E non si può certo dargli torto: la situazione del Boito a Greve è quella di tanti altri cinema di paese. Spesso c'è chi si lamenta per le loro chiusure ma poi, se c'è da andare a vedere un flim si va più volentieri a Firenze e si trascura quello che, invece, è un presidio sociale e culturale.
"Io – dice ancora Ferruzzi – sono anche presidente dell'associazione ASAT (sicurezza ambiente e territorio): molte cose sono state risolte anche grazie ai miei interventi per mezzo della nuova amministrazione comunale del sindaco Paolo Sottani, con cui collaboro perfettamente".
"Circa un anno fa – ricorda Ferruzzi – ai tempi del sindaco Alberto Bencistà e dell'assessore all'ambiente Simona Forzoni, ci fu una riunione nella sala consiliare del comune di Greve, alla quale il sindaco ci aveva invitati per parlare della situazione delle coperture".
"Quel sabato mattina – dice ancora Ferruzzi – fra tutte le ditte di San Polo, Strada, Ferrone, Panzano, o privati che hanno tetti non regolari, furono presenti soltanto 6/7 persone (quelli delle fabbriche quasi nessuno).

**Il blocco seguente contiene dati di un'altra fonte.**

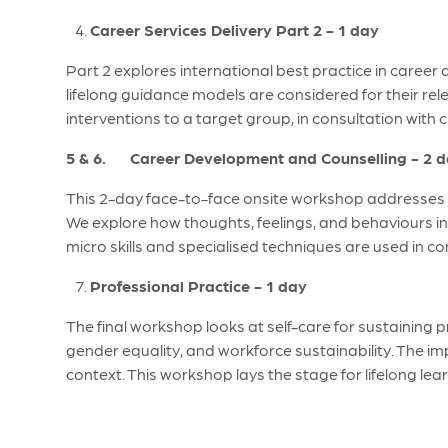
Career Services Delivery Part 2 - 1 day
Part 2 explores international best practice in career
lifelong guidance models are considered for their re
interventions to a target group, in consultation with 
5 & 6. Career Development and Counselling - 2 
This 2-day face-to-face onsite workshop addresses al
We explore how thoughts, feelings, and behaviours i
micro skills and specialised techniques are used in 
Professional Practice - 1 day
The final workshop looks at self-care for sustaining
gender equality, and workforce sustainability. The impl
context. This workshop lays the stage for lifelong le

Io fui uno dei pochi a intervenire riguardo a migliorie da fare per la sicurezza, in quanto conosco le normative".
"Al tempo – ricorda ancora Ferruzzi – erano presenti due o tre ditte italiane, e una tedesca, che si occupano di ripristinare a norma i tetti di eternit. Nel senso che smantellano, smaltiscono l'eternit e rifanno le coperture dei tetti con l'installazione di impianti fotovoltaici".
"Le ditte italiane – dice Ferruzzi – dovevano essere pagate interamente dai proprietari dell'immobile con, non ricordo bene, un contributo dello Stato, e continuare a pagare l'energia elettrica dalla ditta fornitrice dell'impianto. Comunque era una gran confusione. La ditta tedesca invece sosteneva tutte le spese (come pare abbia fatto alla Sambuca, nel comune di Tavarnelle) e prendeva tutta l'energia prodotta fino ad esaurimento del costo sostenuto per l'impianto. In cambio avrebbe provveduto alla manutenzione prevista per tali impianti: logicamente un conto è se si parla di un'abitazione privata e un conto è se si parla di aziende dove il consumo energetico è consistente. Ad esempio nel mio caso, con la pasticceria di mia proprietà accanto al cinema, pago oltre 1.350 euro mensili".
"Il sindaco Bencistà – rammenta Ferruzzi – al termine della riunione garantì che al più presto sarebbe stata fatta una nuova riunione con tutti i diretti interessati, invece non è stata fatta".
"Hanno organizzato la riunione per sé per il cantiere comunale – conclude – e forse hanno ricevuto dei contributi dalla Regione o dalla Comunità Europea. Dal canto mio spero che la nuova amministrazione comunale voglia discutere della questione, che anche per me è importante".